Esse
homem que voltara para casa não conseguia lembrar nenhum período de
sua vida que não tivesse sido animado pela vontade de se tornar uma
pessoa importante; Ulrich parecia ter nascido com esse desejo. É
verdade que nesse desejo também se podem esconder vaidade e
ignorância; apesar disso, não é menos verdade que é um desejo
belo e correto, sem o qual provavelmente não haveria muitas pessoas
importantes.
O
fatal era apenas que ele não sabia como a gente se torna importante,
nem o que é um homem importante. Nos seus tempos de escola, pensava
que Napoleão o fosse, em parte devido à natural admiração dos
jovens pelo crime, em parte porque os professores apontavam esse
tirano, que tentou colocar a Europa de cabeça para baixo, como sendo
o pior criminoso da história. O resultado foi que, assim que escapou
da escola, Ulrich se tornou alferes de um regimento de cavalaria.
Naquela época, se indagassem dos motivos dessa escolha, ele
provavelmente não teria mais respondido: para me tornar um tirano;
mas esses desejos são jesuíticos; o gênio de Napoleão apenas
começou a se desenvolver depois que ele se tornara general, e como é
que Ulrich, simples alferes, teria podido convencer seu comandante da
necessidade de chegar a essa condição?! Já nos exercícios de
esquadrão, via-se não raro que o comandante pensava de outro modo.

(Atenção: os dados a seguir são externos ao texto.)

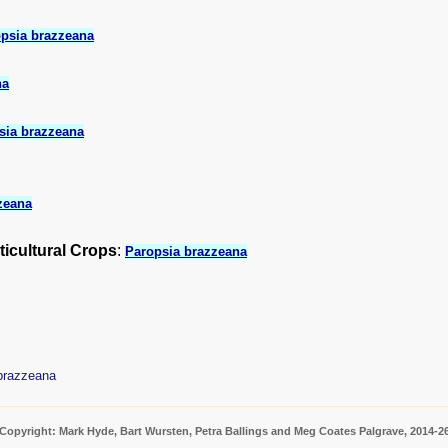
psia brazzeana
na
sia brazzeana
zeana
ticultural Crops
:
Paropsia brazzeana
brazzeana
Copyright: Mark Hyde, Bart Wursten, Petra Ballings and Meg Coates Palgrave, 2014-2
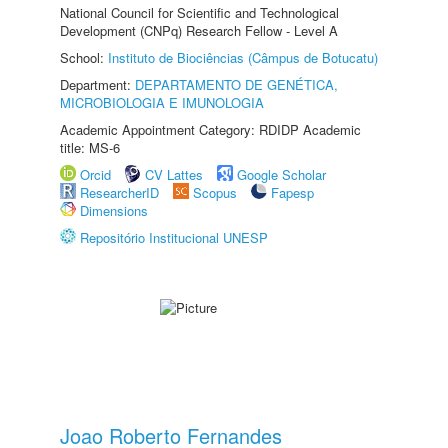
National Council for Scientific and Technological
Development (CNPq) Research Fellow - Level A
School:
Instituto de Biociências (Câmpus de Botucatu)
Department:
DEPARTAMENTO DE GENÉTICA,
MICROBIOLOGIA E IMUNOLOGIA
Academic Appointment Category: RDIDP Academic
title: MS-6
Orcid
CV Lattes
Google Scholar
ResearcherID
Scopus
Fapesp
Dimensions
Repositório Institucional UNESP
Joao Roberto Fernandes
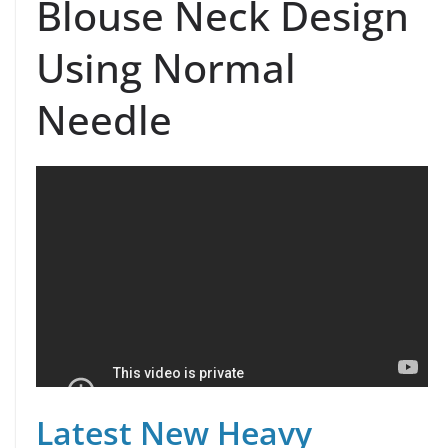
Blouse Neck Design
Using Normal
Needle
Latest New Heavy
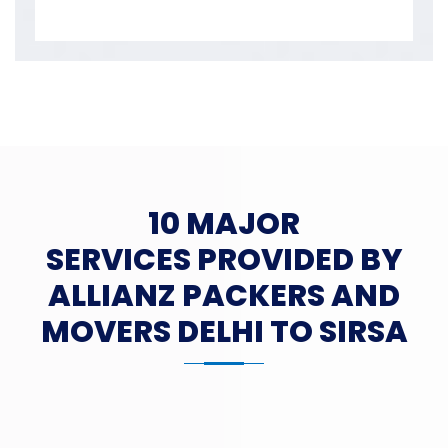
10 MAJOR
SERVICES PROVIDED BY
ALLIANZ PACKERS AND
MOVERS DELHI TO SIRSA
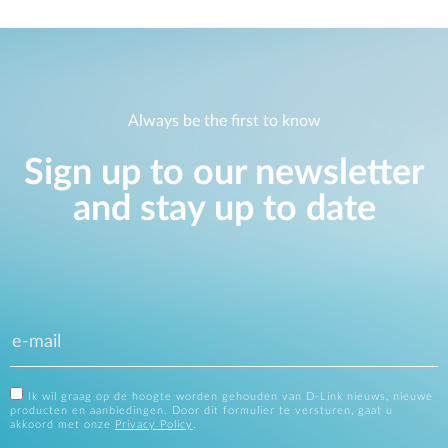
Always be the first to know
Sign up to our newsletter
and stay up to date
Ik wil graag op de hoogte worden gehouden van D-Link nieuws, nieuwe
producten en aanbiedingen. Door dit formulier te versturen, gaat u
akkoord met onze
Privacy Policy
.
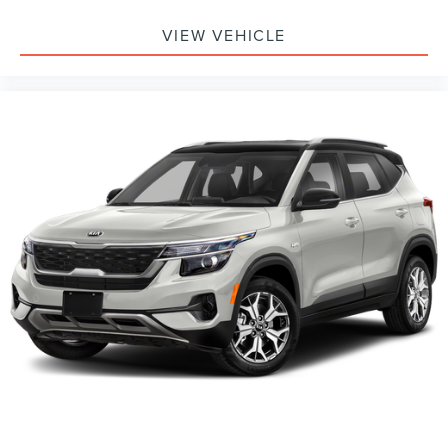
VIEW VEHICLE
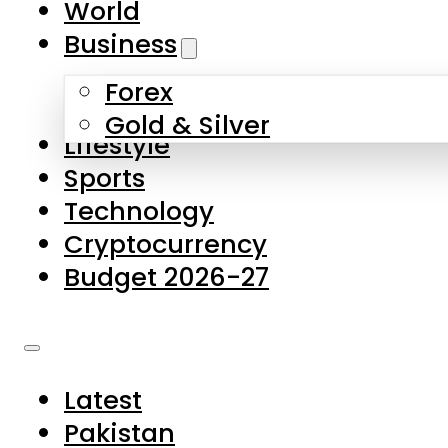
World
Skip to main content
Skip to footer
Business
Forex
About Us
Gold & Silver
Lifestyle
Contact Us
Sports
Privacy Policy
Technology
Complaints
Cryptocurrency
Submissions
Budget 2026-27
Latest
Pakistan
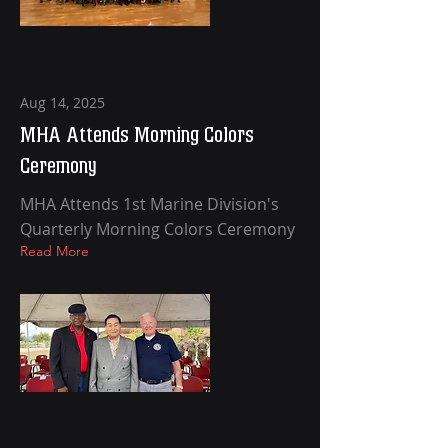
Aug 14, 2025
MHA Attends Morning Colors
Ceremony
MHA Attends 1st Marine Division's
Quarterly Morning Colors Ceremony
Read More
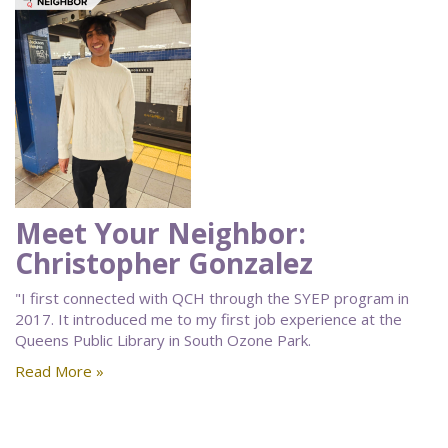
Meet Your Neighbor:
Christopher Gonzalez
"I first connected with QCH through the SYEP program in
2017. It introduced me to my first job experience at the
Queens Public Library in South Ozone Park.
Read More »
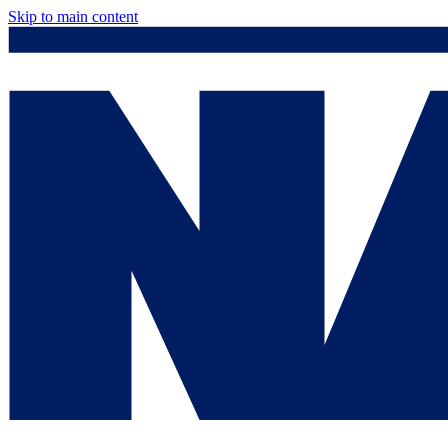
Skip to main content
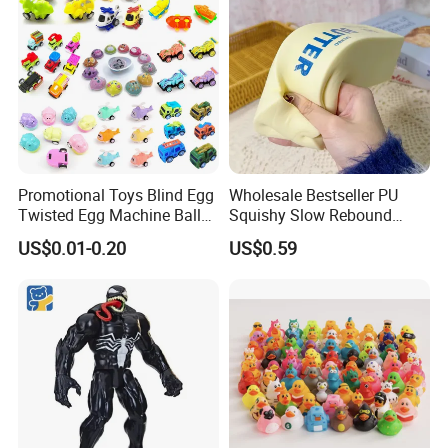
Promotional Toys Blind Egg
Wholesale Bestseller PU
Twisted Egg Machine Ball
Squishy Slow Rebound
Capsule Cheap Small Mini
Butter Stick Fidget Toy
US$0.01-0.20
US$0.59
Toy
Simulated Food Model
Shape Bread Stress Relief
Venting Toy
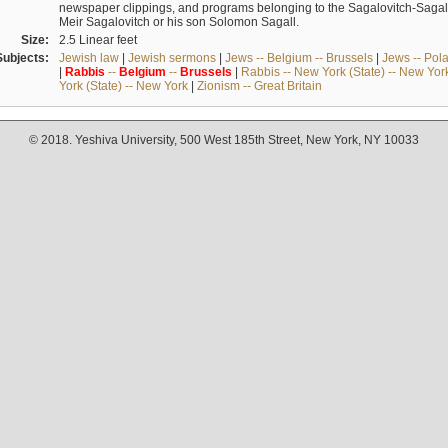
newspaper clippings, and programs belonging to the Sagalovitch-Sagall fa
Meir Sagalovitch or his son Solomon Sagall.
Size:
2.5 Linear feet
Subjects:
Jewish law
|
Jewish sermons
|
Jews -- Belgium -- Brussels
|
Jews -- Pol
|
Rabbis
--
Belgium
--
Brussels
|
Rabbis -- New York (State) -- New Yor
York (State) -- New York
|
Zionism -- Great Britain
© 2018. Yeshiva University, 500 West 185th Street, New York, NY 10033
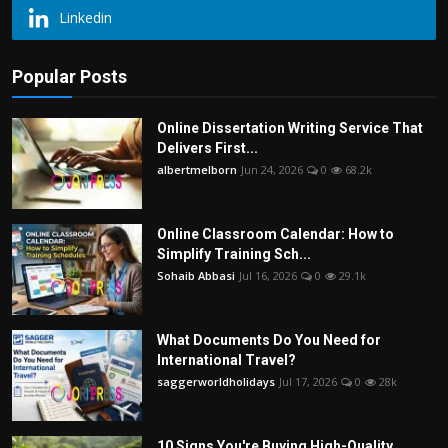
Linkedin
Popular Posts
Online Dissertation Writing Service That
Delivers First...
albertmelborn
Jun 24, 2026
0
68.2k
Online Classroom Calendar: How to
Simplify Training Sch...
Sohaib Abbasi
Jul 16, 2026
0
29.1k
What Documents Do You Need for
International Travel?
saggerworldholidays
Jul 17, 2026
0
28k
10 Signs You're Buying High-Quality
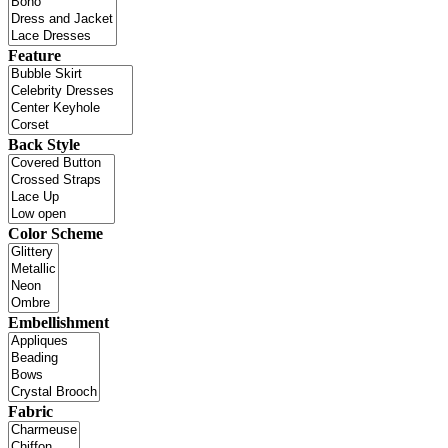
Feature
Back Style
Color Scheme
Embellishment
Fabric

Apesar disso, Ulrich não teria amaldiçoado a praça de exercícios,
em cujo pacífico relvado não se distingue presunção de vocação,
se não fosse tão ambicioso. Naquele tempo, não dava o mínimo
valor a expressões pacifistas como “educação armada do povo”,
mas recordava com paixão os tempos heróicos de feudalismo,
violência e orgulho. Participava de corridas de cavalo, duelava, e
distinguia apenas três espécies de pessoas: oficiais, mulheres e
civis; os últimos eram uma classe fisicamente não desenvolvida e
espiritualmente desprezível, cujas mulheres e filhas eram
arrebatadas pelos oficiais. Entregou-se a um pessimismo sublime:
parecia-lhe que se a profissão de soldado é um instrumento aguçado
e ardente, era preciso queimar e cortar o mundo com esse instrumento,
para seu próprio bem.
Teve
sorte de mesmo assim não lhe acontecer nada de mal naquele tempo,
mas certo dia passou por uma experiência. Sofreu, numa reunião, uma
pequena desavença com um conhecido financista, e quis resolver tudo
à sua maneira grandiosa, verificando então que também entre os
civis há homens que sabem defender os membros femininos de suas
famílias. O financista teve uma conversa com o Ministro da Guerra, a
quem conhecia pessoalmente, e o resultado foi que Ulrich teve um
longo encontro com seu superior, no qual lhe explicaram a diferença
entre um arquiduque e um simples oficial. A partir dali, a profissão
militar não lhe agradou mais. Esperara encontrar-se num palco de
aventuras que abalassem o mundo, cujo herói seria ele próprio, e de
repente via um jovem embriagado fazendo desordem numa grande praça
vazia, onde só as pedras lhe respondiam. Percebendo isso,
despediu-se daquela carreira ingrata, na qual acabara de chegar a
tenente, e deixou o serviço militar.